**EXERCISE INSTRUCTIONS**
Set down, word for word, the stretch of lines from the one containing "и проскользите вниз по списку" to the end of the records below.

++++ INFORMATION GIVEN

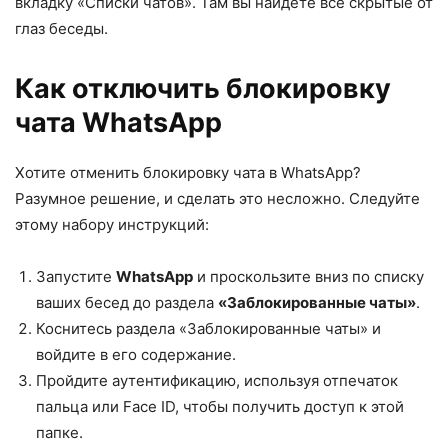
вкладку «Списки чатов». Там вы найдете все скрытые от
глаз беседы.
Как отключить блокировку
чата WhatsApp
Хотите отменить блокировку чата в WhatsApp?
Разумное решение, и сделать это несложно. Следуйте
этому набору инструкций:
Запустите
WhatsApp
и проскользите вниз по списку
ваших бесед до раздела
«Заблокированные чаты»
.
Коснитесь раздела «Заблокированные чаты» и
войдите в его содержание.
Пройдите аутентификацию, используя отпечаток
пальца или Face ID, чтобы получить доступ к этой
папке.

++++++++

**ANSWER TO THIS PROBLEM**
и проскользите вниз по списку
ваших бесед до раздела
«Заблокированные чаты»
.
Коснитесь раздела «Заблокированные чаты» и
войдите в его содержание.
Пройдите аутентификацию, используя отпечаток
пальца или Face ID, чтобы получить доступ к этой
папке.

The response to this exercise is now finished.